Transcribed page contents:
- Opening Delimiter -
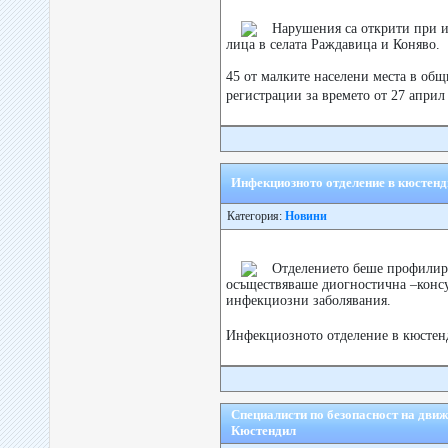
Нарушения са открити при и
лица в селата Раждавица и Коняво.
45 от малките населени места в об
регистрации за времето от 27 април
Инфекциозното отделение в кюстенд
Категория:
Новини
Отделението беше профилир
осъществяваше диогностична –консу
инфекциозни заболявания.
Инфекциозното отделение в кюстенд
Специалисти по безопасност на движ
Кюстендил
- Closing Delimiter -
▸ **Task item**: Exclude the pictures and repeat the entries word for word.

▸ **Solution**:
Нарушения са открити при и
лица в селата Раждавица и Коняво.
45 от малките населени места в об
регистрации за времето от 27 април
Инфекциозното отделение в кюстенд
Категория:
Новини
Отделението беше профилир
осъществяваше диогностична –консу
инфекциозни заболявания.
Инфекциозното отделение в кюстенд
Специалисти по безопасност на движ
Кюстендил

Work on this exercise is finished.